Personal Data Protection Bill passed with amendments | Daily News

Personal Data Protection Bill passed with amendments

The Personal Data Protection Bill was passed in Parliament yesterday with amendments. The Personal Data Protection Bill intends to provide for the Regulation of Processing of Personal Data; to identify and strengthen the Rights of Data Subjects in relation to the protection of Personal Data; to provide for the designation of the Data Protection Authority; and to provide for matters connected therewith or incidental thereto.

Accordingly, the Second Reading of the Personal Data Protection Bill was taken up for debate during yesterday’s Parliamentary sitting.

There is no ‘perfect’ law, Justice Minister Ali Sabry PC said making his closing remarks at the Second Reading of the Personal Data Protection Bill which was taken up for debate in Parliament yesterday.

“We have not adopted a confrontational attitude. The fact that we are moving a number of Committee stage amendments including establishing the Data Protection Authority itself giving specific powers, restrictions as well as qualifications shows that we are willing to listen. But, we all know that there is nothing called a ‘perfect law’. If you wait for that perfect law, just like you waited for that last parliament for the PTA and the Counter Terrorism Law, it will never come. So therefore, let us take this and move on,”he urged.

He also noted that most of the concerns that were expressed yesterday were unfounded. “With due respect, I don’t think there is anything called journalists rights. The journalists’ rights and the people’s rights are one and the same.”

He said that journalists do not have special rights but they do have a certain number of privileges. Reading a quote from the judgement of the case Victor Ivan Vs Sarath N Silva he read, “The freedom of the press is not a distinct fundamental right, but it is part of the freedom of speech and expression, including publication Article 14 (1)(A) has entrenched for everyone alike. It surely allows the pen of the journalist to be used as a mighty sword to rip open the façade which hides misconduct and corruption, but it’s a two-edged weapon which must be wielded with care not to wound the innocent while exposing the guilty.”

Sabry noted that journalists cannot be given something that they are not entitled to specifically and then make use of it in a manner which is currently being used by many. Hence, he said that restrictions are vital and unlimited freedoms cannot be given as it could be misused.
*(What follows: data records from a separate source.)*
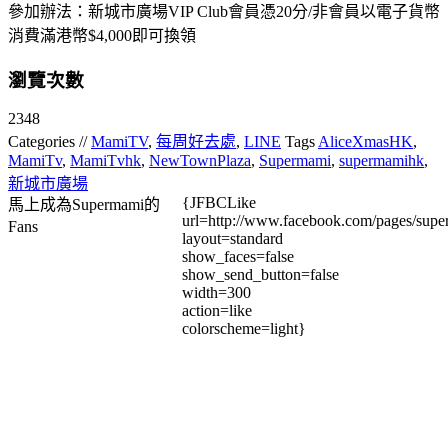
參加辦法：新城市廣場VIP Club會員憑20分/非會員以電子貨幣
消費滿港幣$4,000即可換領
瀏覽次數
2348
Categories //
MamiTV
,
每周好去處
,
LINE
Tags
AliceXmasHK
,
MamiTv
,
MamiTvhk
,
NewTownPlaza
,
Supermami
,
supermamihk
,
新城市廣場
{JFBCLike
馬上成為Supermami的
url=http://www.facebook.com/pages/su
Fans
layout=standard
show_faces=false
show_send_button=false
width=300
action=like
colorscheme=light}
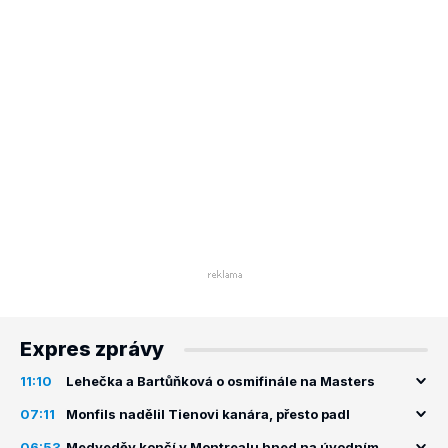
Expres zprávy
11:10
Lehečka a Bartůňková o osmifinále na Masters
07:11
Monfils nadělil Tienovi kanára, přesto padl
06:53
Medveděv končí v Montrealu hned na úvodním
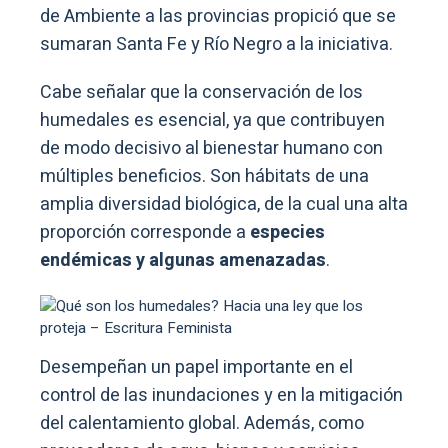
de Ambiente a las provincias propició que se
sumaran Santa Fe y Río Negro a la iniciativa.
Cabe señalar que la conservación de los
humedales es esencial, ya que contribuyen
de modo decisivo al bienestar humano con
múltiples beneficios. Son hábitats de una
amplia diversidad biológica, de la cual una alta
proporción corresponde a
especies
endémicas y algunas amenazadas
.
Desempeñan un papel importante en el
control de las inundaciones y en la mitigación
del calentamiento global. Además, como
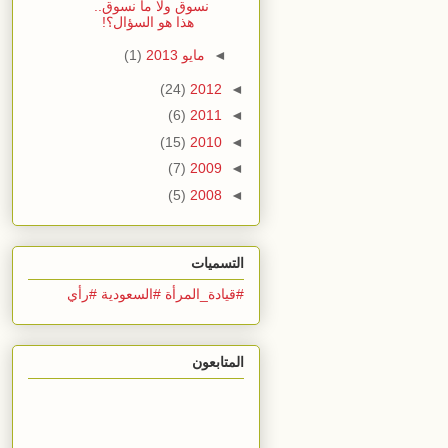
نسوق ولا ما نسوق..
هذا هو السؤال؟!
◄
مايو 2013
(1)
(24)
2012
◄
(6)
2011
◄
(15)
2010
◄
(7)
2009
◄
(5)
2008
◄
التسميات
#قيادة_المرأة #السعودية #رأي
المتابعون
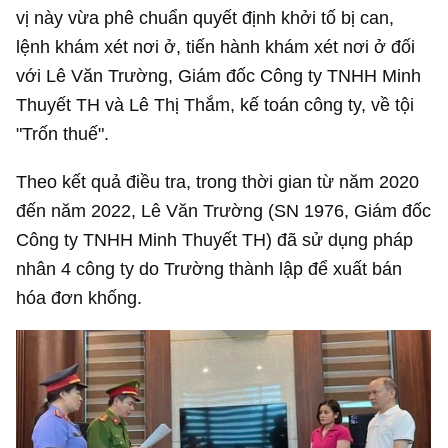
vị này vừa phê chuẩn quyết định khởi tố bị can,
lệnh khám xét nơi ở, tiến hành khám xét nơi ở đối
với Lê Văn Trường, Giám đốc Công ty TNHH Minh
Thuyết TH và Lê Thị Thắm, kế toán công ty, về tội
"Trốn thuế".
Theo kết quả điều tra, trong thời gian từ năm 2020
đến năm 2022, Lê Văn Trường (SN 1976, Giám đốc
Công ty TNHH Minh Thuyết TH) đã sử dụng pháp
nhân 4 công ty do Trường thành lập để xuất bán
hóa đơn khống.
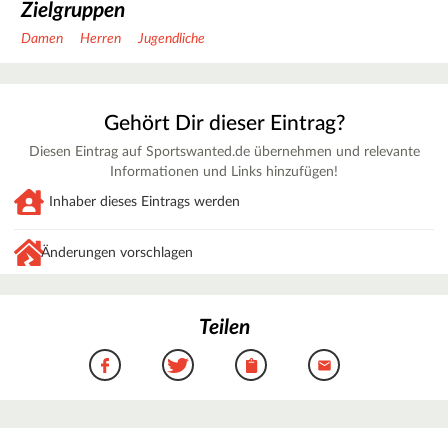
Zielgruppen
Damen
Herren
Jugendliche
Gehört Dir dieser Eintrag?
Diesen Eintrag auf Sportswanted.de übernehmen und relevante
Informationen und Links hinzufügen!
Inhaber dieses Eintrags werden
Änderungen vorschlagen
Teilen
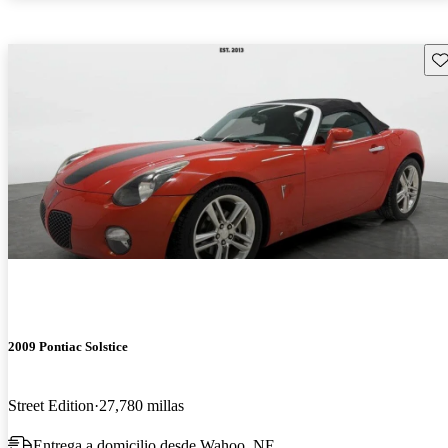
Gu
2009 Pontiac Solstice
Street Edition
27,780 millas
Entrega a domicilio desde Wahoo, NE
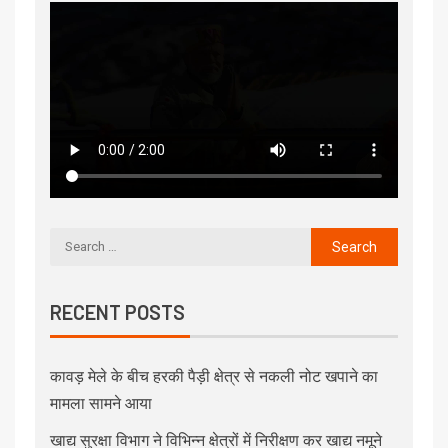
RECENT POSTS
कावड़ मेले के बीच हरकी पैड़ी क्षेत्र से नकली नोट खपाने का
मामला सामने आया
खाद्य सुरक्षा विभाग ने विभिन्न क्षेत्रों में निरीक्षण कर खाद्य नमूने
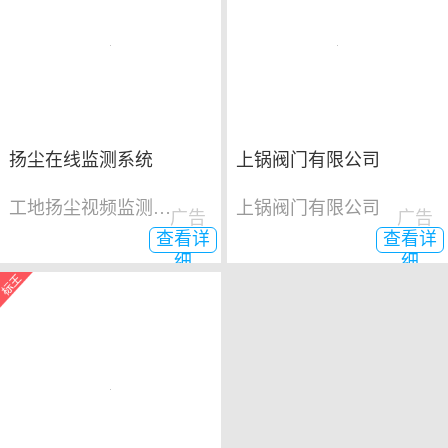
扬尘在线监测系统
上锅阀门有限公司
工地扬尘视频监测系统
上锅阀门有限公司
广告
广告
查看详
查看详
细
细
He said that if it is used Bona fide, there are enough exemptions in the bill.

He said that the bill clearly specifies the freedom of expression and added that the Opposition had not properly read and studied the Bill prior to joining the debate and commenting on it. “The freedom of expression entrenched in the Constitution itself is protected.”

However, he noted that the right to information per se has limitations. “This is not a new position and most of us know that.”

He also said that the right to privacy is prevalent in Sri Lanka’s laws.